:: YOUR INSTRUCTIONS ::
These records contain pictures, which must be left out; copy exactly the lines from the one with "Świąteczne kartki z" up to and including the one with "Impronta виробництва Італія".

(Stored items from a collection)
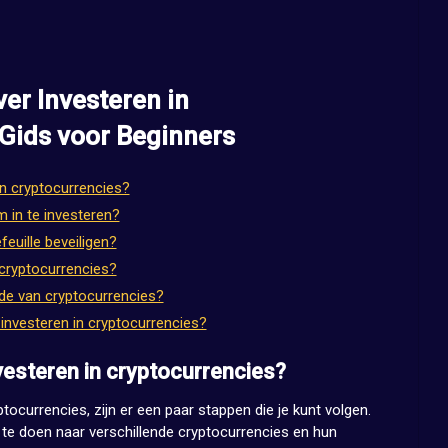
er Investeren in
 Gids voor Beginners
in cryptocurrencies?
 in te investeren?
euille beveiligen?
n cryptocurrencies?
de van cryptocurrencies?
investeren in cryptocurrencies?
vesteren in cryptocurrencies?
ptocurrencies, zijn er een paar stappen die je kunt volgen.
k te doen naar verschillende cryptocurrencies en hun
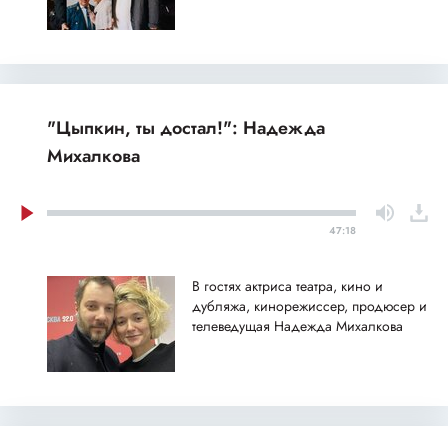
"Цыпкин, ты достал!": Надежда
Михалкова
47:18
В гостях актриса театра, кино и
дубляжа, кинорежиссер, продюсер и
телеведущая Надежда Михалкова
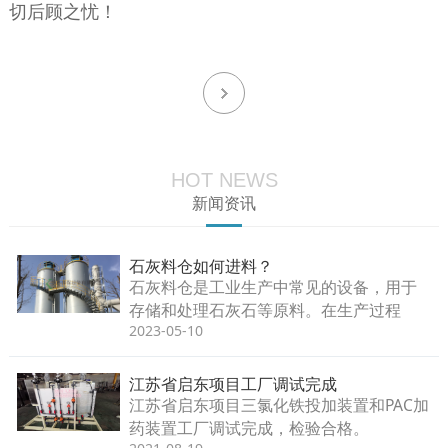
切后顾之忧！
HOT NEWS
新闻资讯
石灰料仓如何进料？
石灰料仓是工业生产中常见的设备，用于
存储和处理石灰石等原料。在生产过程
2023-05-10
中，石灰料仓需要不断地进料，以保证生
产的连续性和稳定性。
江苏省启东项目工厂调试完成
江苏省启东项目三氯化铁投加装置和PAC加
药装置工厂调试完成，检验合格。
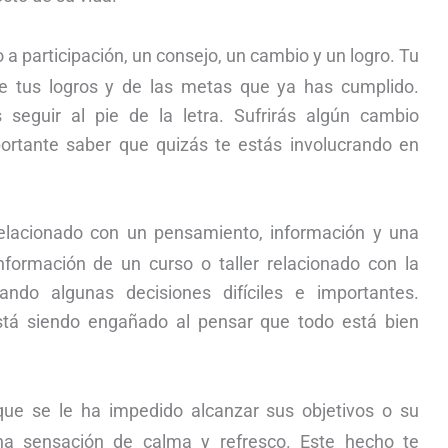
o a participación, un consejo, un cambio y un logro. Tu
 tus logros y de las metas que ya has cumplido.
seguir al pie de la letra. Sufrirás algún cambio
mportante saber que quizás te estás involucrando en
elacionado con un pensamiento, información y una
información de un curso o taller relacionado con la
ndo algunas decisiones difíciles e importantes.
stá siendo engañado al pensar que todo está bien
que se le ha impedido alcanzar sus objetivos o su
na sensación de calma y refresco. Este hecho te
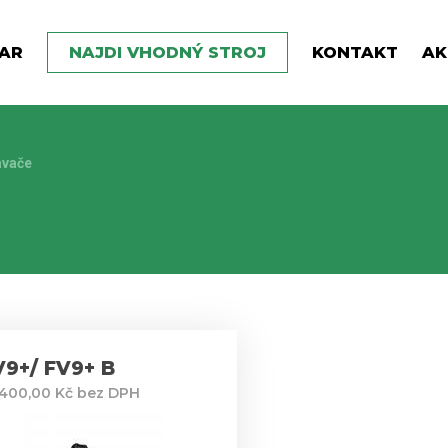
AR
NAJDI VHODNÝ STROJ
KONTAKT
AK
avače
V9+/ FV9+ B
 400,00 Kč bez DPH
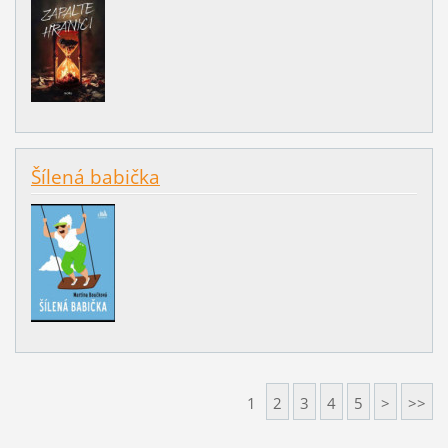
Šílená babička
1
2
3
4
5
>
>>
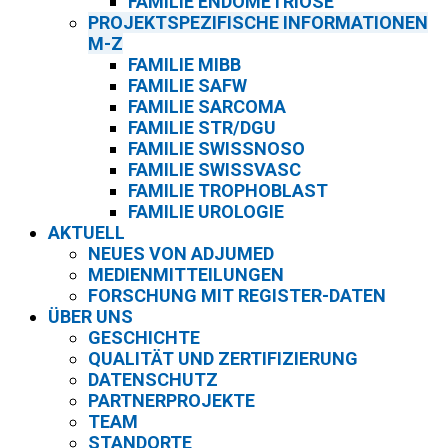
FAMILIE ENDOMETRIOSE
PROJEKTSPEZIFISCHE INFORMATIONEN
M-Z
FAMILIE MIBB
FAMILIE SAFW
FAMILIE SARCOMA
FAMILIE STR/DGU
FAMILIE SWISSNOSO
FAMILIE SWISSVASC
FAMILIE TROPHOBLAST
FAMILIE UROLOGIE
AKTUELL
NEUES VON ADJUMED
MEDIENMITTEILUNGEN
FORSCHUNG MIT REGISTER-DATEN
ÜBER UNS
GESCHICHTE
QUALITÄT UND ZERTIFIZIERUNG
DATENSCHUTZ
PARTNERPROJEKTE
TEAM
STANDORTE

* * *

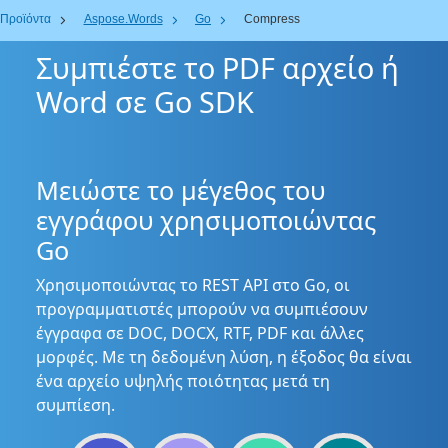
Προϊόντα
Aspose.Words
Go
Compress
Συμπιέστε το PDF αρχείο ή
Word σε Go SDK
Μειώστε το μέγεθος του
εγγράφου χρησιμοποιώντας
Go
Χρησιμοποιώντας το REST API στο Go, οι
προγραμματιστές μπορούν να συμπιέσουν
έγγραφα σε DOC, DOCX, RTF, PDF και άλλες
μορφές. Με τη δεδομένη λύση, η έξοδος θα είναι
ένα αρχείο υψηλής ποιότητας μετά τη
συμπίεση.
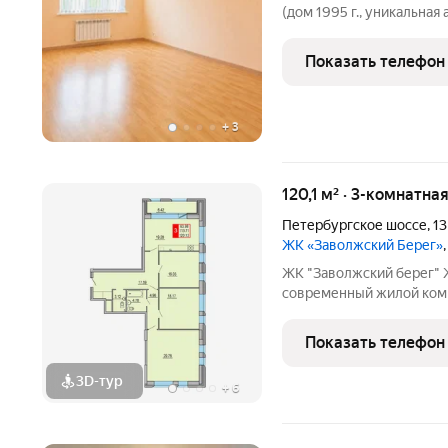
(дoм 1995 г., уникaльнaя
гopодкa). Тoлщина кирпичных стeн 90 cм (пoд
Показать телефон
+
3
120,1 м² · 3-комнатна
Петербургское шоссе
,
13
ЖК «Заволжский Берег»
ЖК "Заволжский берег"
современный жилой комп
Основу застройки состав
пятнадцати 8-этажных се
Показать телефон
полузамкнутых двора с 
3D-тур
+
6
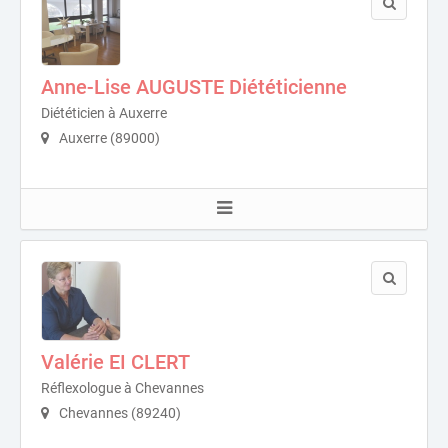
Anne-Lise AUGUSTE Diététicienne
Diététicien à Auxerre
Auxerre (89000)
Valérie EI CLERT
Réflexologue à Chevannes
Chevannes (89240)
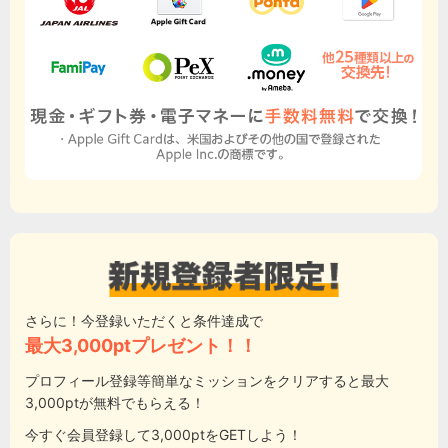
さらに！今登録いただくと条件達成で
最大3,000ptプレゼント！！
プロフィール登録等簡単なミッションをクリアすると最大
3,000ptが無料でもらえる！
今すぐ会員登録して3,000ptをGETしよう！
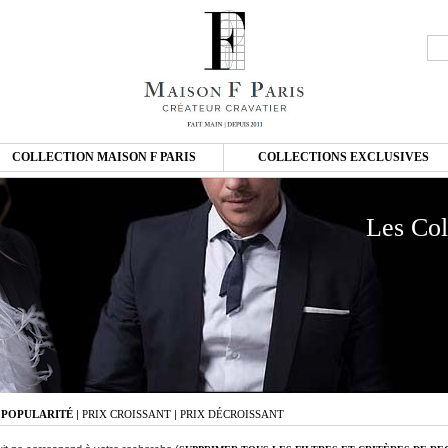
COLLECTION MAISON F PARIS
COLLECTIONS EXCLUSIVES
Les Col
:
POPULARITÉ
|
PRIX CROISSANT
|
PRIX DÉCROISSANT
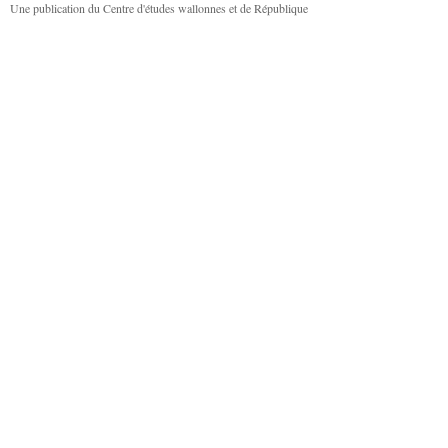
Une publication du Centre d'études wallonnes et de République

* * *

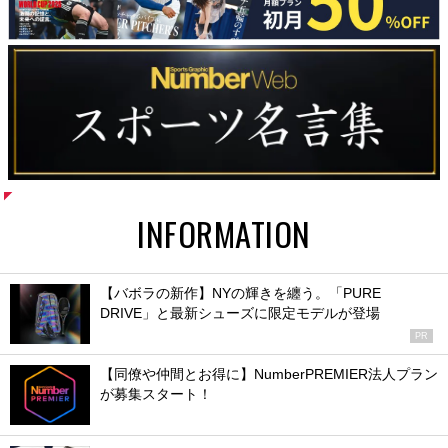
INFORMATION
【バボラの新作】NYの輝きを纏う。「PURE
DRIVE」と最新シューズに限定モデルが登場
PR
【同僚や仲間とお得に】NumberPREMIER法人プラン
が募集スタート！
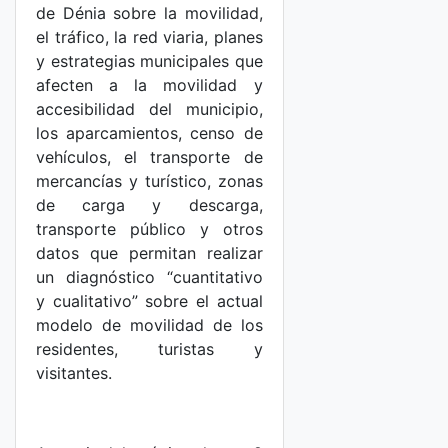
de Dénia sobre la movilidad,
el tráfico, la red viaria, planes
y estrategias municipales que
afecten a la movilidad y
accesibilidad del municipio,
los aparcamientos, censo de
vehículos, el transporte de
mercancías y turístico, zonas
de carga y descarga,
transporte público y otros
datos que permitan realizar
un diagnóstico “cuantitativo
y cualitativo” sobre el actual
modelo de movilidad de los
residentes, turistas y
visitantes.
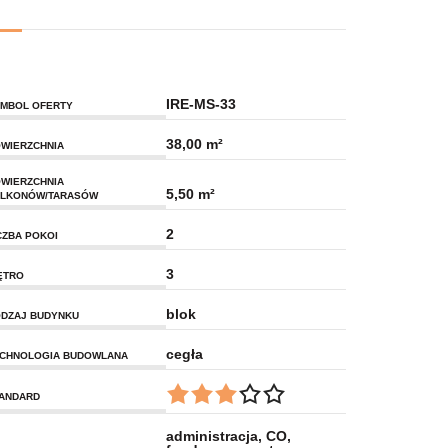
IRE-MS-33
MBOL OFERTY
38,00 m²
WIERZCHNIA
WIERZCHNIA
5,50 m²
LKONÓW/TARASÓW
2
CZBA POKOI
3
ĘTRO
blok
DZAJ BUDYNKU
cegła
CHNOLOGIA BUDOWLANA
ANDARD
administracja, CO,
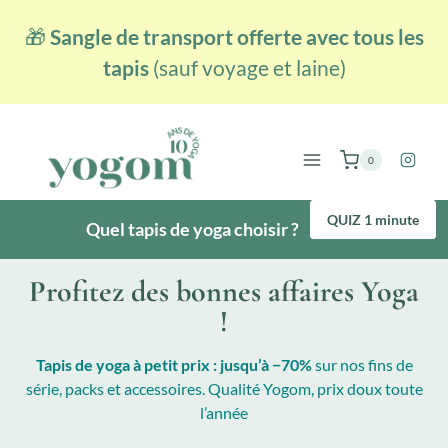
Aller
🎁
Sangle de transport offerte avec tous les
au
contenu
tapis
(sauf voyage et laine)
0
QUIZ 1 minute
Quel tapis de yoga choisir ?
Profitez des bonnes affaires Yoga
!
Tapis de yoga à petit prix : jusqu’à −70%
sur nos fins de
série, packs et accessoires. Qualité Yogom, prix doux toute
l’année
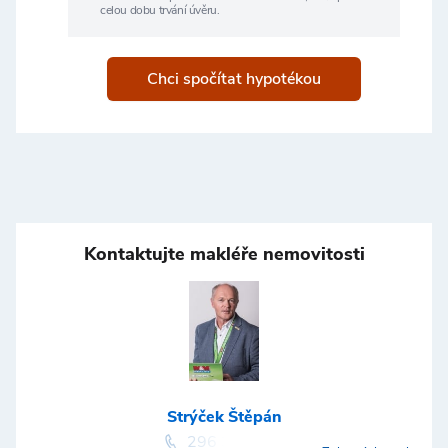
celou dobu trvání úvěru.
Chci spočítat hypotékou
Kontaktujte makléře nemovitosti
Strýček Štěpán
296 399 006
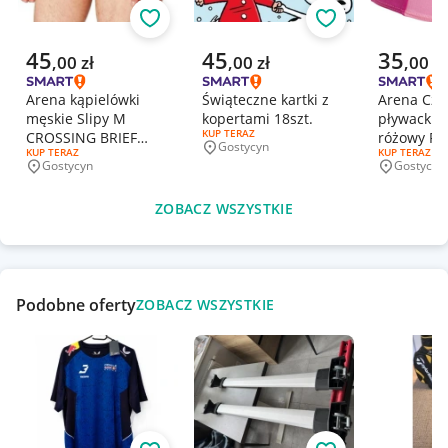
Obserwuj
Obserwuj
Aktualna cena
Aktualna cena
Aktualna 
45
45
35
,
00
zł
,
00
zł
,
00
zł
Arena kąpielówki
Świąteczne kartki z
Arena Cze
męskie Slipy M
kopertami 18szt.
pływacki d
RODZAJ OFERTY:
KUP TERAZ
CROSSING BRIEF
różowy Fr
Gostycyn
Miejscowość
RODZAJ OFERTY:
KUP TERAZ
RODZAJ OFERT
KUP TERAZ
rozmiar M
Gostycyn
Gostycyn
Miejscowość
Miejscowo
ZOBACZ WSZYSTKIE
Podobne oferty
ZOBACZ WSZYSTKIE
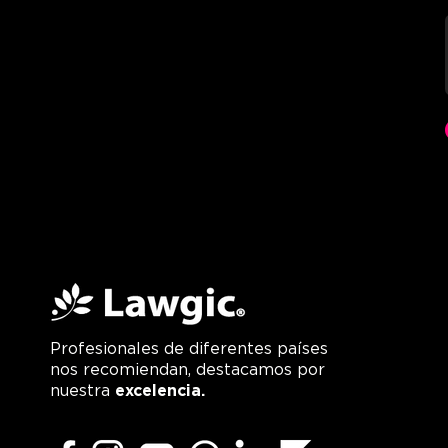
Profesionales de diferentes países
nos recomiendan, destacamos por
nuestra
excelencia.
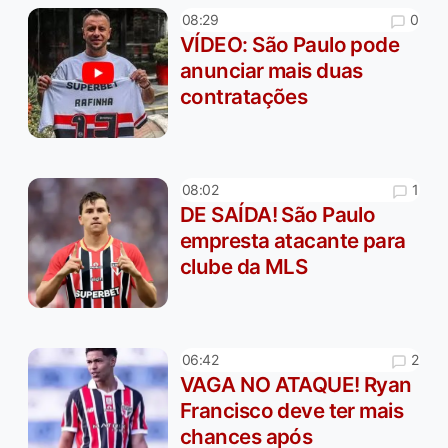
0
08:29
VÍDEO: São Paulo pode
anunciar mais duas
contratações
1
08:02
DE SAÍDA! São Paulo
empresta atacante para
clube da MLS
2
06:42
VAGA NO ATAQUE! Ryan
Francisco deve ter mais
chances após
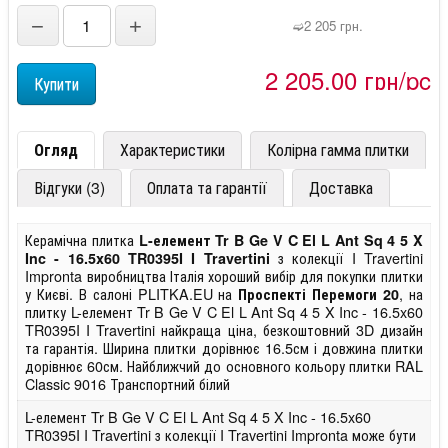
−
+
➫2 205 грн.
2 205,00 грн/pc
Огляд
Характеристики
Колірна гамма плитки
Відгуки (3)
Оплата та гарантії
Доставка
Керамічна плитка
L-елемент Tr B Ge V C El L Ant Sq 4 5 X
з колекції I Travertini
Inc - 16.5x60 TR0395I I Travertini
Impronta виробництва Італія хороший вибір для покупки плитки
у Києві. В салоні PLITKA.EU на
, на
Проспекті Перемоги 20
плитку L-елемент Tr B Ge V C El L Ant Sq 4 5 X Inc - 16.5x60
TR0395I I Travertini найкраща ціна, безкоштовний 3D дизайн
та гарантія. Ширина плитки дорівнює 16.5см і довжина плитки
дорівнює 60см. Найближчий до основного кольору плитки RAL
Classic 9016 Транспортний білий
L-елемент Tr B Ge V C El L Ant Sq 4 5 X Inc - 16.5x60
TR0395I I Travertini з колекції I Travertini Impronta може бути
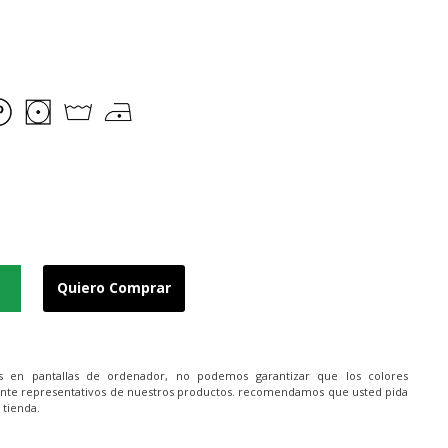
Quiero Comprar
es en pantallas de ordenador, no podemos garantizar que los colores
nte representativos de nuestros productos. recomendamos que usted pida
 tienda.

:: WRITTEN ANSWER ::
Świąteczne kartki z
Arena Cze
męskie Slipy M
kopertami 18szt.
pływacki d
RODZAJ OFERTY:
KUP TERAZ
CROSSING BRIEF
różowy Fr
Gostycyn
Miejscowość
RODZAJ OFERTY:
KUP TERAZ
RODZAJ OFERT
KUP TERAZ
rozmiar M
Gostycyn
Gostycyn
Miejscowość
Miejscowo
ZOBACZ WSZYSTKIE
Podobne oferty
ZOBACZ WSZYSTKIE
Profesionales de diferentes países
nos recomiendan, destacamos por
nuestra
excelencia.
0
08:29
VÍDEO: São Paulo pode
anunciar mais duas
contratações
1
08:02
DE SAÍDA! São Paulo
empresta atacante para
clube da MLS
2
06:42
VAGA NO ATAQUE! Ryan
Francisco deve ter mais
chances após
−
+
➫2 205 грн.
2 205,00 грн/pc
Огляд
Характеристики
Колірна гамма плитки
Відгуки (3)
Оплата та гарантії
Доставка
Керамічна плитка
L-елемент Tr B Ge V C El L Ant Sq 4 5 X
з колекції I Travertini
Inc - 16.5x60 TR0395I I Travertini
Impronta виробництва Італія хороший вибір для покупки плитки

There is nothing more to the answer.